I am given the equation of a surface: $$x^3+y^3+z^3-3xyz =0$$ And I need to find the equation of the plane tangent to this surface at $(1,1,1).$
At first, this task did not look easy for me as we are not given an explicit equation of a surface, but I tried using implicit differentiation assuming that $z$ depends on $x$ and $y$, therefore:

1. Differentiate with respect to $x$ $$3x^2+3z^2 \frac {\partial z}{\partial x} - 3yz - 3xy \frac{\partial z}{\partial x} = 0$$ and I use this equation to solve for $\frac{\partial z}{\partial x}$

2. Differentiate with respect to $y$: $$3y^2 + 3z^2 \frac{\partial z}{\partial y} - 3xz - 3xy \frac{\partial z}{\partial y} = 0$$ And I solve for $\frac{\partial z}{\partial y}$

Now, I have both partial derivatives which I can evaluate at $(1, 1, 1)$ to obtain the equation of the plane.
Is it the correct way to solve this problem?

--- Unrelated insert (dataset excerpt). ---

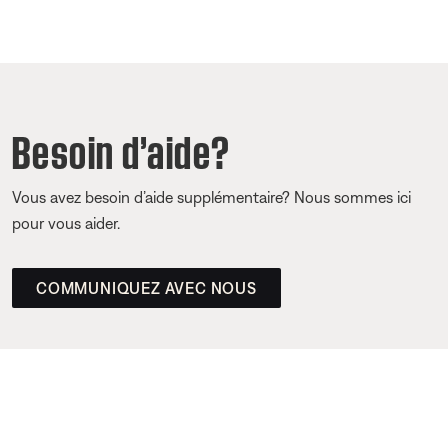
Besoin d’aide?
Vous avez besoin d’aide supplémentaire? Nous sommes ici
pour vous aider.
COMMUNIQUEZ AVEC NOUS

• $z-1= \frac {\partial z}{\partial x} (x-1)+ \frac {\partial z}{\partial y} (y-1)$ – imranfat May 3 '18 at 15:49
• @imranfat, the values of $\frac {\partial z}{\partial x}$ and $\frac {\partial z}{\partial y}$ can't be solved for using the OP's equations at the point (1,1,1). – Cedron Dawg May 3 '18 at 16:49
• @CedronDawg why can't they be solved for? Is it because of the domains of these partial derivatives I solve for using my equations? – Aemilius May 3 '18 at 16:58
• They can be solved for, as I hope you have, but when you evaluate them at (1,1,1) you get 0/0 which is indeterminate. It is not a pluggable discontinuity either as you get different limits when you approach it from different directions. – Cedron Dawg May 3 '18 at 17:34
• I find it odd that you accepted the answer that has an error in it. @Cesar Eo miscalculated the gradient. – Cedron Dawg May 3 '18 at 18:08

## 2 Answers

The surface can be considered a level surface of:

$$F(x,y,z) = x^3+y^3+z^3-3xyz$$

The gradient is always orthogonal to the level surface, and thus will serve to define the normal to the tangent plane. When the gradient is zero, this doesn't apply.

The gradient of $F$ is:

$$\nabla F = (F_x,F_y,F_z) = \vec n = ( 3x^2 - 3yz, 3y^2 -3xz, 3z^2 - 3xy )$$

Evaluated at the point (1,1,1) the gradient is the zero vector:

$$\nabla F(1,1,1) = (0,0,0)$$

This is a trick question, there is no tangent plane at that point. Think of the two dimensional analog with a contour plot (level curves instead of a level surface). At any given level curve, I can find the tangent line. But at a peak, which is a point on the contour map, the idea of a tangent line is undefinable.

Ced

• +1. Good. It finishes the whole problem. – Felix Marin May 3 '18 at 19:11

The so called surface $f(x,y,z) = x^3+y^3+z^3-3 x y z= 0$ is the product of a plane and a null radius cylinder or

$$f(x,y,z) = (x+y+z)(x^2+y^2+z^2-x y- y z - x z) = 0$$

The plane doesn't contain the point $(1,1,1)$ and the cylinder contains it but it has null radius so it is reduced to a line (generatrix) and a line has not unique normal vector.